* [WHAT NEEDS TO BE DONE] Repeat word for word the opening stretch of the entries, from the first line through the line containing "технологией therm-x2, обеспечивающей".

[Data items]

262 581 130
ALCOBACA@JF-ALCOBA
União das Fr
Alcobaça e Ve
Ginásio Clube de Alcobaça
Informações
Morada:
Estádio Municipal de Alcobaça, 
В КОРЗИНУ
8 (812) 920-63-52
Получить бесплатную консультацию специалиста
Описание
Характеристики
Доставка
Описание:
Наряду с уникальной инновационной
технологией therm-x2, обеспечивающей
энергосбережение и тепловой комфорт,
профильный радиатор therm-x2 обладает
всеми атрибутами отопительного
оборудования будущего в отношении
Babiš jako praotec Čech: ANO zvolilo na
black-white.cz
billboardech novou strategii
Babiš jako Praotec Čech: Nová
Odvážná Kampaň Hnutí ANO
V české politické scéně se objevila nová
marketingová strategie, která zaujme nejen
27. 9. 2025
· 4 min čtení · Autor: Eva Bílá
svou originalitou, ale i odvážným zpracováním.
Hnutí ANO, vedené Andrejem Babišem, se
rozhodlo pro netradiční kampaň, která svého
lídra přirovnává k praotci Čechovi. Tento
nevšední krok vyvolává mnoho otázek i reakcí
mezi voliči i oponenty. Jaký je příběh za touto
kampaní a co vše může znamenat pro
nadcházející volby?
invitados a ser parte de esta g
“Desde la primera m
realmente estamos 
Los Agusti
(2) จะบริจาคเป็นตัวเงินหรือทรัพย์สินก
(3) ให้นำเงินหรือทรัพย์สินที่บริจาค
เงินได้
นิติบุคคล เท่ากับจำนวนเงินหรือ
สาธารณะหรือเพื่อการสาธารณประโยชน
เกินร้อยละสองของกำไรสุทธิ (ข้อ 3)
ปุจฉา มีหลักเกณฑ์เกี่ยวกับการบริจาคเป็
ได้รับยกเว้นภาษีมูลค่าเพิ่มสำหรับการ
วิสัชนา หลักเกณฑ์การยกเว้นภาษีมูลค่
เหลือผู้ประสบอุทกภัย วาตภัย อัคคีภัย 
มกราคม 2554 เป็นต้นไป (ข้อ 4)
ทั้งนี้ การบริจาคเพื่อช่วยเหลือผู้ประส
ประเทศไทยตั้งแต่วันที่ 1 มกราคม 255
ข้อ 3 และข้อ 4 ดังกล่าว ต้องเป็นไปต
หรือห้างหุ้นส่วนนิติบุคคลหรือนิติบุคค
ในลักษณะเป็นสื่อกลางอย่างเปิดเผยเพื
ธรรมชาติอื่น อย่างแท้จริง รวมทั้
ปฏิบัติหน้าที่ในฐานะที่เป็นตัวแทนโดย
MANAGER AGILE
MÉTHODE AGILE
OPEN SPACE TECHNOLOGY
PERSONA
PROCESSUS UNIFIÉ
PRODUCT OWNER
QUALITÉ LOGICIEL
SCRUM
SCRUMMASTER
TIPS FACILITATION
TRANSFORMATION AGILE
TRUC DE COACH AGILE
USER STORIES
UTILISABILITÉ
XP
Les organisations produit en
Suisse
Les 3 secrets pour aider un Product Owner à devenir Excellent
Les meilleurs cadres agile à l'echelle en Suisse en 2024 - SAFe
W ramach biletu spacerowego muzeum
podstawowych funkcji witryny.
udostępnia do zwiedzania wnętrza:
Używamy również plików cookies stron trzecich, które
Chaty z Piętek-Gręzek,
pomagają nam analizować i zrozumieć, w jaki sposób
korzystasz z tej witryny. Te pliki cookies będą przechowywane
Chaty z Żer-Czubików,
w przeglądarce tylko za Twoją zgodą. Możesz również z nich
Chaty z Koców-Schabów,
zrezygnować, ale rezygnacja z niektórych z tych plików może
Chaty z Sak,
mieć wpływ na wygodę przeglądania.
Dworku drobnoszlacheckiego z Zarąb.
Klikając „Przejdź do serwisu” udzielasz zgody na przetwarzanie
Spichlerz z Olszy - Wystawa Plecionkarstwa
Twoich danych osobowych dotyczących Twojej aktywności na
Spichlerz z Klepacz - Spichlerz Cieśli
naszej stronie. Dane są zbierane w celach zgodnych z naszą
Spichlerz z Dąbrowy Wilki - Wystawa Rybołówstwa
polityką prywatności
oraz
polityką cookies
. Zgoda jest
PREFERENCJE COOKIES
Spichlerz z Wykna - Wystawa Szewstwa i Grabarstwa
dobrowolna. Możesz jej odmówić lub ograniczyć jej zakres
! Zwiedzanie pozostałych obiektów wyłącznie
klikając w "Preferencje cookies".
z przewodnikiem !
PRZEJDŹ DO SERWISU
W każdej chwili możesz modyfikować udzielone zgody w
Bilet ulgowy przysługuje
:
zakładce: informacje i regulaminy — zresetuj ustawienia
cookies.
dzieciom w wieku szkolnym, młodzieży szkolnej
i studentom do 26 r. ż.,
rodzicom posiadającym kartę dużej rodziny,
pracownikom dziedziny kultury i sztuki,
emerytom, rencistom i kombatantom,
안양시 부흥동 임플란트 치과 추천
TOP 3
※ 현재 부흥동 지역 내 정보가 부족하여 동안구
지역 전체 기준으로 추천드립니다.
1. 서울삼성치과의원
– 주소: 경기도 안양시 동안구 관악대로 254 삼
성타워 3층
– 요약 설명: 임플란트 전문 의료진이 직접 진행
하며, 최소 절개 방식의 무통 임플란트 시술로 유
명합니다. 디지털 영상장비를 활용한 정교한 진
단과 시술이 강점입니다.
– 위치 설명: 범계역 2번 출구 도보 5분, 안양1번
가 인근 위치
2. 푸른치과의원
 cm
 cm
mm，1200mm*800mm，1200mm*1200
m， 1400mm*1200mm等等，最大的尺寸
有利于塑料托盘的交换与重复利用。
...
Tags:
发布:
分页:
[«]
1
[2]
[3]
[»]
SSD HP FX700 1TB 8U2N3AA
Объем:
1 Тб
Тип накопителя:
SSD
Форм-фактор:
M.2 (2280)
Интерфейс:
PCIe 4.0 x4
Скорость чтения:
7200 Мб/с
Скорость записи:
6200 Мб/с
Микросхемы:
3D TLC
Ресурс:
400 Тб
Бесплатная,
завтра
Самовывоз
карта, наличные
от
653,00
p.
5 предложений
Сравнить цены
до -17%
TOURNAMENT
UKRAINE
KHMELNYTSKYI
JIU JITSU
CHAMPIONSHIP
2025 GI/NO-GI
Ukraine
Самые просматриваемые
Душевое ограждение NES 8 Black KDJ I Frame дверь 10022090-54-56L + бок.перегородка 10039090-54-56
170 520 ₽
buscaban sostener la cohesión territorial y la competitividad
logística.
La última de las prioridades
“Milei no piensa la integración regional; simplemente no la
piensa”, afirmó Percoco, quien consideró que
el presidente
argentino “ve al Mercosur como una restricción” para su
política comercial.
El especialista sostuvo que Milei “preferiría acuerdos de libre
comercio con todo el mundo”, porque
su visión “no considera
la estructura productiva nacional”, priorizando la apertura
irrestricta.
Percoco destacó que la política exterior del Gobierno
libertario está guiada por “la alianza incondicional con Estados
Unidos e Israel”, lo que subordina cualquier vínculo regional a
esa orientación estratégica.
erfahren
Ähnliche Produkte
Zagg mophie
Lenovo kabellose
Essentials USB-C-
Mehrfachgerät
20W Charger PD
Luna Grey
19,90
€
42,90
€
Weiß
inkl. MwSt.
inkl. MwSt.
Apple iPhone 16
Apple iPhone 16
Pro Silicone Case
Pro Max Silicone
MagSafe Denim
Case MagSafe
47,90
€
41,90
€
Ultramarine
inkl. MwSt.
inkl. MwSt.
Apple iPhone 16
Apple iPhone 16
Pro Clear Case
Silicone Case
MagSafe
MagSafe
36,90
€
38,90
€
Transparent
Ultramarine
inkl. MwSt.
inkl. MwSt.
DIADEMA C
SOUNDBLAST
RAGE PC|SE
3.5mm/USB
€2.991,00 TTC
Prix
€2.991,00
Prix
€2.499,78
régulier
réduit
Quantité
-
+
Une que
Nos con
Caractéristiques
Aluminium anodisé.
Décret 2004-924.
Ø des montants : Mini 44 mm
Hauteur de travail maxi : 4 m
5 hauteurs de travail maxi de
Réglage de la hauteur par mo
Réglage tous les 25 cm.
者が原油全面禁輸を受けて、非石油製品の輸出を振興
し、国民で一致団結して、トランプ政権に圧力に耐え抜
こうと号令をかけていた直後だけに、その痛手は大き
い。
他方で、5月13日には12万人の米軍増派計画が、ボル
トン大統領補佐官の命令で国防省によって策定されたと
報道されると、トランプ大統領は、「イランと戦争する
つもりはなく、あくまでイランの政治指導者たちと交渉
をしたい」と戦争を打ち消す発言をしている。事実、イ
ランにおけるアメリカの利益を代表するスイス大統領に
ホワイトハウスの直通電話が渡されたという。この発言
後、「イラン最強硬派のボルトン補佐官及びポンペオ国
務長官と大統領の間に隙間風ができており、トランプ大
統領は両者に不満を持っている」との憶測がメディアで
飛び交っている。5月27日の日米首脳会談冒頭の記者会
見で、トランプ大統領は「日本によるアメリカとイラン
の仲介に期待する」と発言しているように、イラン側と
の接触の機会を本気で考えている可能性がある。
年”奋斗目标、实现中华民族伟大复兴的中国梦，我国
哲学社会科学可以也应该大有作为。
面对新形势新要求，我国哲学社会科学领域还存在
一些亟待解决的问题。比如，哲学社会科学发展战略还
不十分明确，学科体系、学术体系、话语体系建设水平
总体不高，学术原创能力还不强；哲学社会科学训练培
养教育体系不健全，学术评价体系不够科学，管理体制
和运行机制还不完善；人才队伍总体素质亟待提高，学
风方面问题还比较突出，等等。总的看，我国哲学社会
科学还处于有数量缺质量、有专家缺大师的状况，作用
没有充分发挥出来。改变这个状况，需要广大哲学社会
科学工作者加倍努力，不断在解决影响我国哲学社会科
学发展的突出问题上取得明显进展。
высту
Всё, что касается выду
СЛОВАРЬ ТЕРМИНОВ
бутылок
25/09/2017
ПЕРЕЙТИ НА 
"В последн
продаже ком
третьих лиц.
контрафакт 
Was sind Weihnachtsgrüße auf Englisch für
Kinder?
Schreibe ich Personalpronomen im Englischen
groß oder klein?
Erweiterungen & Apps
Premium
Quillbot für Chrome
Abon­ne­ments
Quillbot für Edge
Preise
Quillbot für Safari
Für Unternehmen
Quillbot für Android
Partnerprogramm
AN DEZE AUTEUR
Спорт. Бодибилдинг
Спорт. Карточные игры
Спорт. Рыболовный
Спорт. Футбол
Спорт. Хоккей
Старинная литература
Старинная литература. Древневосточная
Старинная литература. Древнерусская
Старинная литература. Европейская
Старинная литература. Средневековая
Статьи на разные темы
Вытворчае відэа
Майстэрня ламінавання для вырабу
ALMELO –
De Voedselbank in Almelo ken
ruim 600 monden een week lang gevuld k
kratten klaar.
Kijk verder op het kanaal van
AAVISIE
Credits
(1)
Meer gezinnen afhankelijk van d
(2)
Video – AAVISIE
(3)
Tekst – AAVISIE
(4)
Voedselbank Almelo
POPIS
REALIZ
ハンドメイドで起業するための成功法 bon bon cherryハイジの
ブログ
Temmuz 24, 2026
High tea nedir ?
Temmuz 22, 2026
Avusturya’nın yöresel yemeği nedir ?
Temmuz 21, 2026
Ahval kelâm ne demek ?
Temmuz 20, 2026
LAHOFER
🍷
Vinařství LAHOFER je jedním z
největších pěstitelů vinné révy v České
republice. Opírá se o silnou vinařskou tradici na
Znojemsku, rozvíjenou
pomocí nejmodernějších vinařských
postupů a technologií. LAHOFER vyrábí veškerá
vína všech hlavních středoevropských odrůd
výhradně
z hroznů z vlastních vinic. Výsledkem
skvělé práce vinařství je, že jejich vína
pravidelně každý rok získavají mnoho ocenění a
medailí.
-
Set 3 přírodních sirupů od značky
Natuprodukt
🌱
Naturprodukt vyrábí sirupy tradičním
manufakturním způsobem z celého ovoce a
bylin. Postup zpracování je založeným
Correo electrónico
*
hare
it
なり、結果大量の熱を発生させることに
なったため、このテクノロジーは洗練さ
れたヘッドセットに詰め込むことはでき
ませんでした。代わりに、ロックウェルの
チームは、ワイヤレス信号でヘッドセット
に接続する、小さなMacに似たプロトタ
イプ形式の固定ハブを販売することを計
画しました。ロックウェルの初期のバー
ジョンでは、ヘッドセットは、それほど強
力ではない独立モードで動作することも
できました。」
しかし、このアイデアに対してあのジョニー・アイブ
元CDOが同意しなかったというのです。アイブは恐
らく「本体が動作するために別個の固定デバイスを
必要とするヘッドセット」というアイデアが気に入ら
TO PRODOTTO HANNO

* [RESULT OF THE TASK]
262 581 130
ALCOBACA@JF-ALCOBA
União das Fr
Alcobaça e Ve
Ginásio Clube de Alcobaça
Informações
Morada:
Estádio Municipal de Alcobaça, 
В КОРЗИНУ
8 (812) 920-63-52
Получить бесплатную консультацию специалиста
Описание
Характеристики
Доставка
Описание:
Наряду с уникальной инновационной
технологией therm-x2, обеспечивающей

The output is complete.